As the sounds of country music continues to ebb and flow, coming up with some sort of universal definition for the genre has become increasingly more difficult.

And that’s exactly the way Drake White likes it.

“I don’t care if you are Sam Hunt or Jamey Johnson or Willie Nelson or Kane Brown or Maren Morris or Eric Church…or Drake White,” White says from the back of his tour bus during a recent interview with Taste of Country before his performance at Windy City Smokeout in Chicago. “We all belong here.

"We all live this life," he adds. "Everyone just has their own path and their own sound. And that’s the way it’s supposed to be.”

Yet, White understands that some artists can face more criticism than others. “I’m more from the traditional side of country, because I’m from Alabama and I love the fiddle and I love the way that records from the '70s sound like—but take Kane [Brown] for example,” says White, who released his Pieces EP last month. “He’s doing really well...those 19-year-olds and those kids that love him can relate to him and what he is singing about. That’s what makes music, music. Everyone has the right to like what they like.”

It’s all about being authentic, claims White. “No [artist] is better than the other,” he says. “We are all the same. The only thing that matters is that what you pour into your music is authentic. Authenticity is the key for me. If it’s not authentic, you can jump in the river. I would rather listen to something else.”

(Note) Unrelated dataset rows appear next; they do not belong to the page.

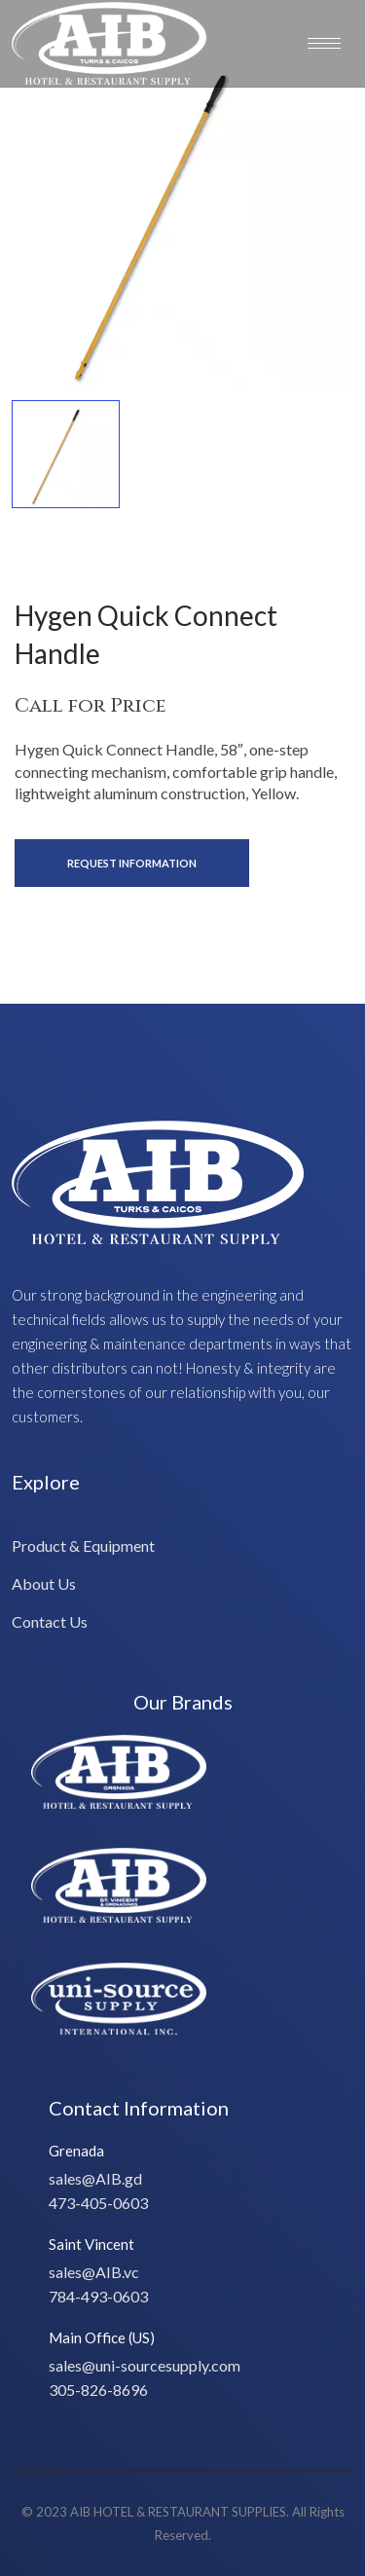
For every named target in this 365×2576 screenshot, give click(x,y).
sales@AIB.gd (95, 2178)
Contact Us (50, 1621)
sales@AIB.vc (94, 2272)
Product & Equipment (83, 1545)
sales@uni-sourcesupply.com (144, 2365)
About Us (44, 1583)
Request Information (132, 863)
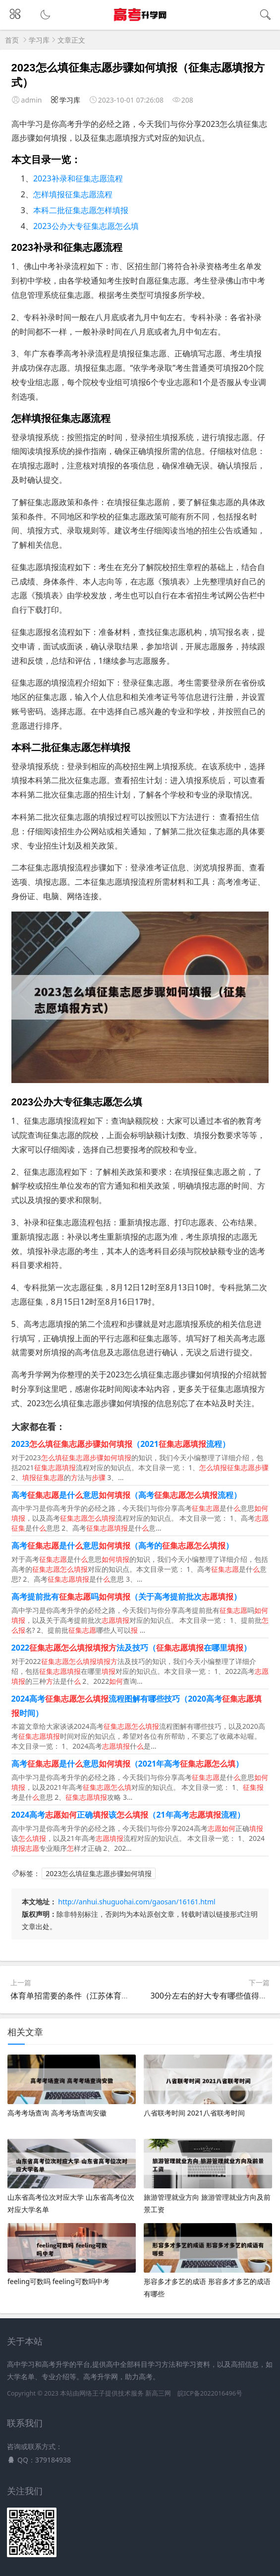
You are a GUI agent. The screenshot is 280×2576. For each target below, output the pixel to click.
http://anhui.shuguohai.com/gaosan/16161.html (136, 1901)
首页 (12, 40)
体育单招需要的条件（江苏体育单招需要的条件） (97, 1995)
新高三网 (158, 2393)
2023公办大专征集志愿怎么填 (86, 226)
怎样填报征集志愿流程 (72, 194)
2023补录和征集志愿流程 (78, 178)
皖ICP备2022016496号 (209, 2393)
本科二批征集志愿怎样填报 (80, 210)
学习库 (39, 40)
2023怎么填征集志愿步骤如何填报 (99, 1873)
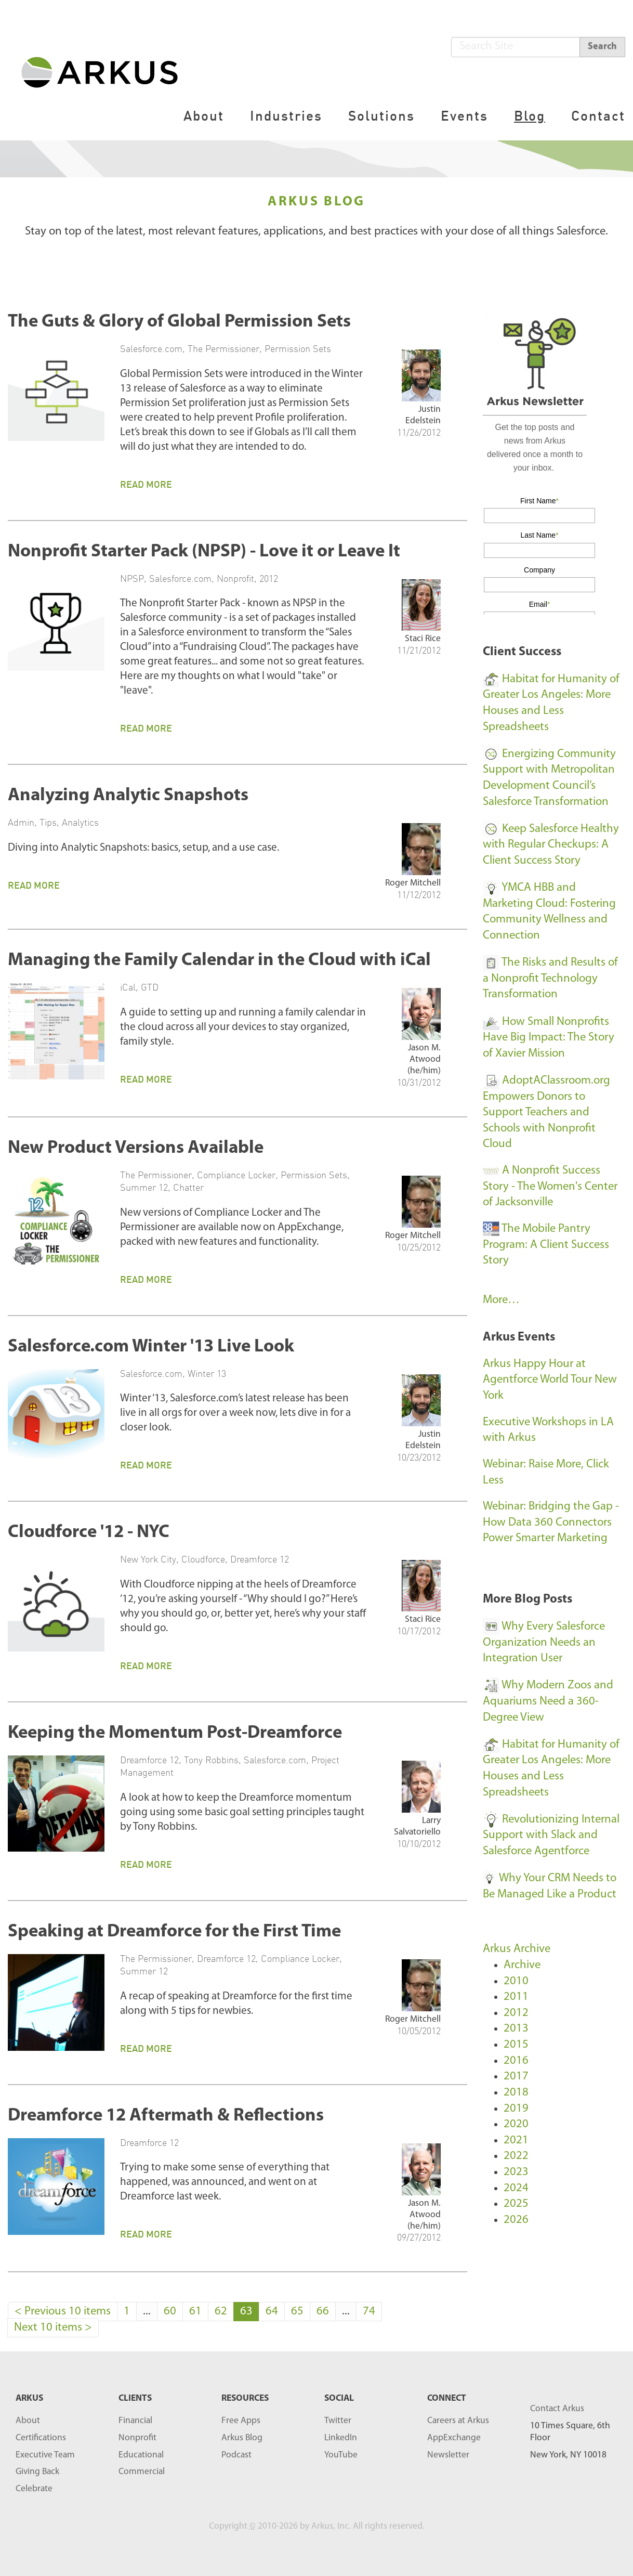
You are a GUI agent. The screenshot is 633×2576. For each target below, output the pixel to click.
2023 (516, 2172)
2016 (516, 2061)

And yes, when you are authentic up there on stage, White says the audience immediately picks up on it. “You definitely feel it when they get you,” he notes.

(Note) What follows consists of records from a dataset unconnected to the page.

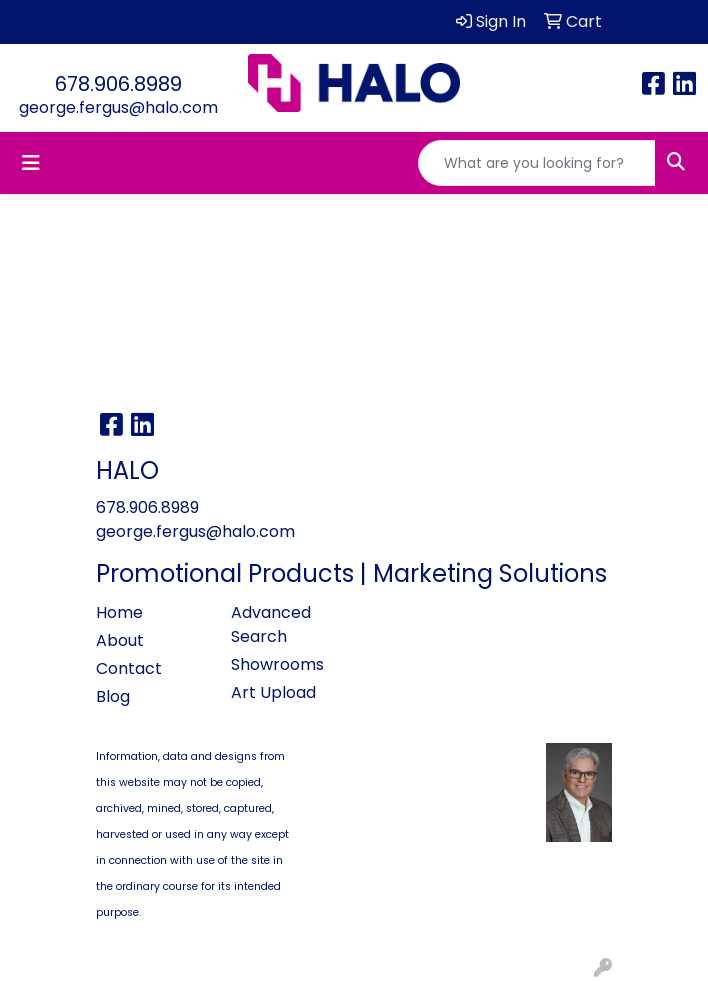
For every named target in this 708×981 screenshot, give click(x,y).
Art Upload (273, 692)
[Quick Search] (537, 163)
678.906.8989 (118, 84)
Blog (113, 696)
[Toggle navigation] (31, 163)
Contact (129, 668)
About (120, 640)
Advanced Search (271, 624)
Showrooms (277, 664)
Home (119, 612)
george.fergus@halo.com (118, 107)
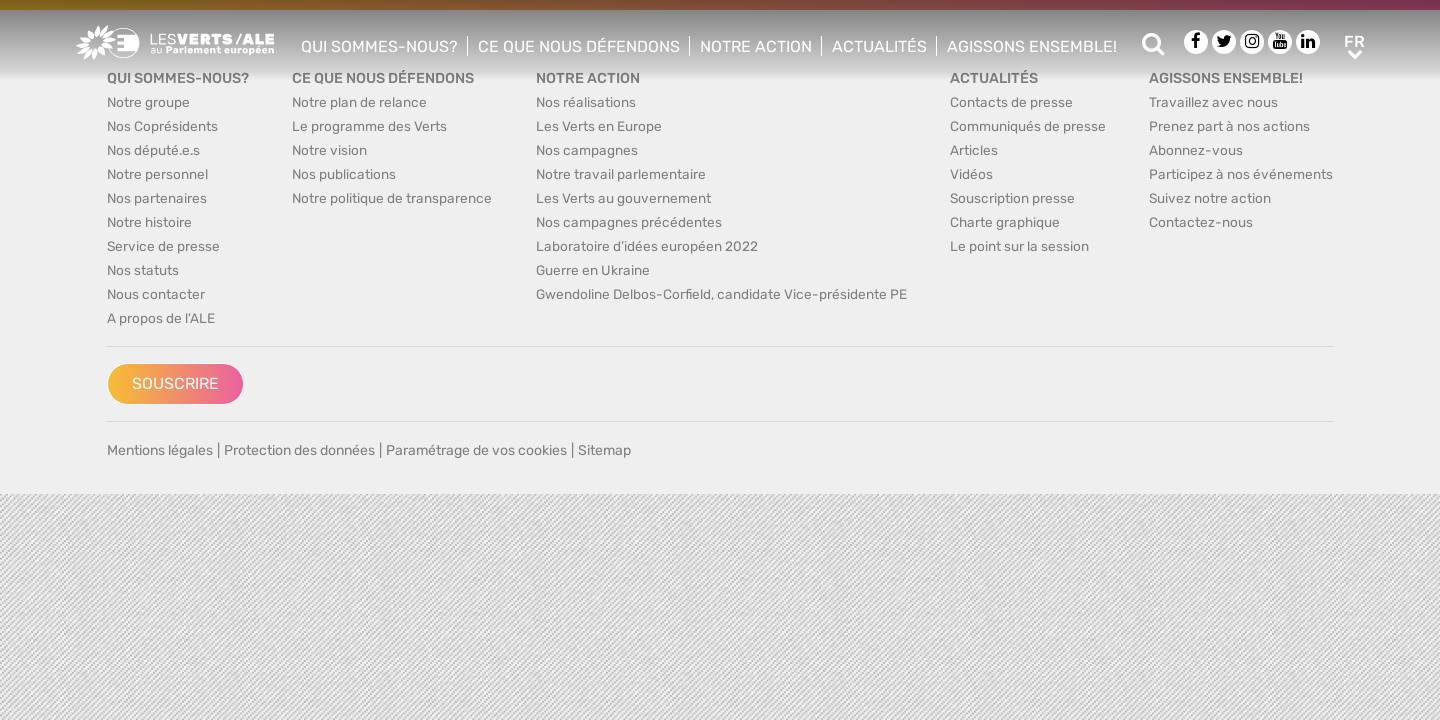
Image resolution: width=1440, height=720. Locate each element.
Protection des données (299, 450)
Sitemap (604, 450)
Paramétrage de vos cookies (476, 450)
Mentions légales (160, 450)
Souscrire (175, 383)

White has dropped hints that he might be mixing it up himself, just maybe working on new music with none other than Wyclef Jean. Whatever he decides to do, he looks to his audience and fans as a guide. “You actually feel it more than you see it. You immediately see them respond," he explains.

"Maybe its your music that is helping them through a period of time in their life that they need it. You never know what people are going through, so just treat them good—and just go out there and rock it.”

But heck, White himself says he knows that even he sometimes finds himself dealing with baggage and bad thoughts. But sometimes, this can be the fire that brings about even better music for the Alabama native.

“What I have learned is that it's OK to have a bad thought, and it's OK to be in a bad mood,” he says. “It’s what you do in that bad mood and how you get out of it that's important.

"As cheesy as this sounds, going through those struggles produce the best songs and produce the best art and produce the best friends and produce the best strength—and, you know, really solidify your relationships. So yes, it is cool.”